#### What you will do:
For the listing below, return the line containing "2025 Kuti Lívia", the line containing "mirada divulgativa pensada", and all lines in between, exactly as written and nothing else.

[Dataset records]

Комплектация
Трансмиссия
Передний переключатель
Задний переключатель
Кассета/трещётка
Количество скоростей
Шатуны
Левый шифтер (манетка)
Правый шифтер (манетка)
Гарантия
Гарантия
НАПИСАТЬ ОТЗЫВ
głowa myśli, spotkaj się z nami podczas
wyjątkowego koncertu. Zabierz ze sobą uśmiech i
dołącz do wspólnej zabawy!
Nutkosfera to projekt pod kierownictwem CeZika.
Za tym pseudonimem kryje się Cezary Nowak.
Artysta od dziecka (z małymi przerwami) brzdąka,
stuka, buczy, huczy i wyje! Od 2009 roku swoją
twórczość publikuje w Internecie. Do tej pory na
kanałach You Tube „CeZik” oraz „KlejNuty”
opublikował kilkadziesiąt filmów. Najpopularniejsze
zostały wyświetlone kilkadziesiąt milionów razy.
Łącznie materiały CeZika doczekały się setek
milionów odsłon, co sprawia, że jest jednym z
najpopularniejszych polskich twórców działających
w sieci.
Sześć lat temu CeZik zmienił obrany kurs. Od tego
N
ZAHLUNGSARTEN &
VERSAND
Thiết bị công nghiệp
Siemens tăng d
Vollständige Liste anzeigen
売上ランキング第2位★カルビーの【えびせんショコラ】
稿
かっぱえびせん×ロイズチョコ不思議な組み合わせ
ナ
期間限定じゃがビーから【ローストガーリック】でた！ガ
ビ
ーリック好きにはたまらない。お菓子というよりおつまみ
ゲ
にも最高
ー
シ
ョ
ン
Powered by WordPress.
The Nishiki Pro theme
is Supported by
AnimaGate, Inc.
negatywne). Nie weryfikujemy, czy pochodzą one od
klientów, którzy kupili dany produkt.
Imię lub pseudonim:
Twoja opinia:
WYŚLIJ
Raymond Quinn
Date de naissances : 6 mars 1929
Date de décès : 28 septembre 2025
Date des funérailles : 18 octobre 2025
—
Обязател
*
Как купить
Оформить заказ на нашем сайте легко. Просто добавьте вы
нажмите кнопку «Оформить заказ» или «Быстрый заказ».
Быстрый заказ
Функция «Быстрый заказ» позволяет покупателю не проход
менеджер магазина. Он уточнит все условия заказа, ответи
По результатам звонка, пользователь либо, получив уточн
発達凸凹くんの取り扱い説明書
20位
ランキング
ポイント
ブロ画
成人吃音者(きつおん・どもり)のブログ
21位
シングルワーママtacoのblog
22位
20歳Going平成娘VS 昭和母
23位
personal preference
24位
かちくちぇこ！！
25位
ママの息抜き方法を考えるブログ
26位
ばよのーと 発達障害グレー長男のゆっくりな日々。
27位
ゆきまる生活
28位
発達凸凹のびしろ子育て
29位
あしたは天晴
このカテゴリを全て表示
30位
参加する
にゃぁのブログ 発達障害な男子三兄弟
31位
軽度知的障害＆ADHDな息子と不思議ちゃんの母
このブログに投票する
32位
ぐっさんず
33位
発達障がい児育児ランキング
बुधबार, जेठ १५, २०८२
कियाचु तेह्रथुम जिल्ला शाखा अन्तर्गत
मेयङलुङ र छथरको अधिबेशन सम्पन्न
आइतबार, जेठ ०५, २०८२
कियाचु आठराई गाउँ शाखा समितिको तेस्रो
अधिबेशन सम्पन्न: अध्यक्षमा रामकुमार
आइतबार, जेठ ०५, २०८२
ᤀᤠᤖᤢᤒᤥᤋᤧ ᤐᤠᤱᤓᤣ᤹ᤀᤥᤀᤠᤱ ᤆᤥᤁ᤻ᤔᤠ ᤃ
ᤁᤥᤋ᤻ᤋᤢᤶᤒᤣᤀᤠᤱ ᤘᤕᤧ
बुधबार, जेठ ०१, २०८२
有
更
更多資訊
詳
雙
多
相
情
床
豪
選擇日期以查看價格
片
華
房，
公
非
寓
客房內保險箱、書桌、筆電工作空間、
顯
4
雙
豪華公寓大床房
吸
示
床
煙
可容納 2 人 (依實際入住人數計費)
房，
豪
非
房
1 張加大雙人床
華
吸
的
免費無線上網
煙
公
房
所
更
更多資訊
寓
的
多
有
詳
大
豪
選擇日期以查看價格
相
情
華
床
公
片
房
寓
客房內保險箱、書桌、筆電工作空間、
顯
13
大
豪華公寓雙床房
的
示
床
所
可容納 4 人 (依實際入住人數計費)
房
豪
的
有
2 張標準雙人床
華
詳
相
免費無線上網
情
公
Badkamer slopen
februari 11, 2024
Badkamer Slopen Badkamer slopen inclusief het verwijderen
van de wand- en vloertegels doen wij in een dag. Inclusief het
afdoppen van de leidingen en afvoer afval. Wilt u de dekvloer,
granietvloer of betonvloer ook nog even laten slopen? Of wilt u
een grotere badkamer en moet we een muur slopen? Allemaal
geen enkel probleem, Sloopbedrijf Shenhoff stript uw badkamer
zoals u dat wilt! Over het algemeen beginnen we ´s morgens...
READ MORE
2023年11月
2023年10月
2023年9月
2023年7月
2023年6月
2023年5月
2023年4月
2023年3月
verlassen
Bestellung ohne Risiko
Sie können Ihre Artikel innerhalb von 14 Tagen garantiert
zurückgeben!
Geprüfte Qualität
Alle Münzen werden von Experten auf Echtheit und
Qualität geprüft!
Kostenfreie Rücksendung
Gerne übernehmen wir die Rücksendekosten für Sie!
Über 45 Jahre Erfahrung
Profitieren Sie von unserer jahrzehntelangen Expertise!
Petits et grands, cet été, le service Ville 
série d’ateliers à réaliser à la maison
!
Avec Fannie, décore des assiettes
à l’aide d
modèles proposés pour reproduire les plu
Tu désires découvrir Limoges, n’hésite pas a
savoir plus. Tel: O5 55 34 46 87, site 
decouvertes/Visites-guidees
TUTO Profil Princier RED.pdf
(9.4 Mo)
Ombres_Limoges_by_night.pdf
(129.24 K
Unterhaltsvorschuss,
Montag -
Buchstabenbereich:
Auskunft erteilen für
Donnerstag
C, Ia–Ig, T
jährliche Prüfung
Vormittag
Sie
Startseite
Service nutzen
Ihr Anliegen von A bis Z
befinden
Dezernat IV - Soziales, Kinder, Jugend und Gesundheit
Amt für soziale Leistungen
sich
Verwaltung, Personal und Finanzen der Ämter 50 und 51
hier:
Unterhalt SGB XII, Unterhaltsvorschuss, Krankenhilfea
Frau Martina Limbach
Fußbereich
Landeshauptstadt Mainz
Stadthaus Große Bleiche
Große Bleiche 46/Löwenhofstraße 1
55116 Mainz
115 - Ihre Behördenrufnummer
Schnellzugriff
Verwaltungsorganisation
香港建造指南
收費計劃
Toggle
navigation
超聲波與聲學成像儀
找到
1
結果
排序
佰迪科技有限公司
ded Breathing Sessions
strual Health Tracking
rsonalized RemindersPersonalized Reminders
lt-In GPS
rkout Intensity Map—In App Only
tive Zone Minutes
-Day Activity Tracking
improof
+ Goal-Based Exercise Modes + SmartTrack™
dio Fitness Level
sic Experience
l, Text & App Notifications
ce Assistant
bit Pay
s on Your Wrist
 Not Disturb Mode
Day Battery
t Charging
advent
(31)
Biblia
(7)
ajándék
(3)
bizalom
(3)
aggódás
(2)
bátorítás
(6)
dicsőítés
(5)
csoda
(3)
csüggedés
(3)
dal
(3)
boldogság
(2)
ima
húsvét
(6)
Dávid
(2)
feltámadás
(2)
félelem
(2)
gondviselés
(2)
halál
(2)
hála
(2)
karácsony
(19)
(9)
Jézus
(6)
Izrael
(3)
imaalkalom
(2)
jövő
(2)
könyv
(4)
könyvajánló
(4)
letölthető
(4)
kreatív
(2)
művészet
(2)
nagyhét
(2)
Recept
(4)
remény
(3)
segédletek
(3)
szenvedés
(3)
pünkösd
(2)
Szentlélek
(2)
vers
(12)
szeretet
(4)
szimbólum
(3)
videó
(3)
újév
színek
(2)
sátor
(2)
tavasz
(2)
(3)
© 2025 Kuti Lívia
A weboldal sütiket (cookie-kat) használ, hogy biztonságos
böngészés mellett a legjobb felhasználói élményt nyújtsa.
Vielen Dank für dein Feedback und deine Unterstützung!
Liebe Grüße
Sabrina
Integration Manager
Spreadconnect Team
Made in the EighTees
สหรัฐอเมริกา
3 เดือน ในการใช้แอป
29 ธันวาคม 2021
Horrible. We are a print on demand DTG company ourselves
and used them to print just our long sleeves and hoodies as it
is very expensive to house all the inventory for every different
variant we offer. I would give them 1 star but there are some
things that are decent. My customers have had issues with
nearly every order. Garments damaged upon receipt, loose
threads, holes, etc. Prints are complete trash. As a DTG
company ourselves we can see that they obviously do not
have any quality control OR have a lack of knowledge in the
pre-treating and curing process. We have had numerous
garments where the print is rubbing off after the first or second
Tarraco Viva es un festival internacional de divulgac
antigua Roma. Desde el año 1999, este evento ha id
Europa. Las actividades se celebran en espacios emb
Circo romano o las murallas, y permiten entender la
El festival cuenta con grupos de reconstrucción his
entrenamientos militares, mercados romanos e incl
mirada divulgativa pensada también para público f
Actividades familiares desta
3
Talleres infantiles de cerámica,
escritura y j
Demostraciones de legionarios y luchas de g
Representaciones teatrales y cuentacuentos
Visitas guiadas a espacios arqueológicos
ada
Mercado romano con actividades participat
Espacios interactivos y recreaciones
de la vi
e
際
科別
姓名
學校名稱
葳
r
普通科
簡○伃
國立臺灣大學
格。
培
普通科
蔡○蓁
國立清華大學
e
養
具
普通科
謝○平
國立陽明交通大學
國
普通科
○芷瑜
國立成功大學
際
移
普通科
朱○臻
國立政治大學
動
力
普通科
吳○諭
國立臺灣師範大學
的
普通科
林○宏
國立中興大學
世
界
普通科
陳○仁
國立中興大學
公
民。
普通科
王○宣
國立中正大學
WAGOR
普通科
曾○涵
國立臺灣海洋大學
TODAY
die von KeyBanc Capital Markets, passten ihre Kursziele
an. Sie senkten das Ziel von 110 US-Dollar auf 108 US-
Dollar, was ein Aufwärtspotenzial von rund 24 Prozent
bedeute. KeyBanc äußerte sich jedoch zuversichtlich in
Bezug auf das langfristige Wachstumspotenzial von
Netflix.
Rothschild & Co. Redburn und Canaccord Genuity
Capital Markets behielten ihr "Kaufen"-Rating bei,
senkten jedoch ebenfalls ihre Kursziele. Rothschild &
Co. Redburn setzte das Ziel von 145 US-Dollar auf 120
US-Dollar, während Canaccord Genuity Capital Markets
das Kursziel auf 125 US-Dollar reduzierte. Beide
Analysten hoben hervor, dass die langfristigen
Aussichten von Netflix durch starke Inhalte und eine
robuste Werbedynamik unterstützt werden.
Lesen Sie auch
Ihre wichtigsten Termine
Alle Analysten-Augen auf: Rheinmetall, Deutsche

[/Dataset records]

#### Output below:
© 2025 Kuti Lívia
A weboldal sütiket (cookie-kat) használ, hogy biztonságos
böngészés mellett a legjobb felhasználói élményt nyújtsa.
Vielen Dank für dein Feedback und deine Unterstützung!
Liebe Grüße
Sabrina
Integration Manager
Spreadconnect Team
Made in the EighTees
สหรัฐอเมริกา
3 เดือน ในการใช้แอป
29 ธันวาคม 2021
Horrible. We are a print on demand DTG company ourselves
and used them to print just our long sleeves and hoodies as it
is very expensive to house all the inventory for every different
variant we offer. I would give them 1 star but there are some
things that are decent. My customers have had issues with
nearly every order. Garments damaged upon receipt, loose
threads, holes, etc. Prints are complete trash. As a DTG
company ourselves we can see that they obviously do not
have any quality control OR have a lack of knowledge in the
pre-treating and curing process. We have had numerous
garments where the print is rubbing off after the first or second
Tarraco Viva es un festival internacional de divulgac
antigua Roma. Desde el año 1999, este evento ha id
Europa. Las actividades se celebran en espacios emb
Circo romano o las murallas, y permiten entender la
El festival cuenta con grupos de reconstrucción his
entrenamientos militares, mercados romanos e incl
mirada divulgativa pensada también para público f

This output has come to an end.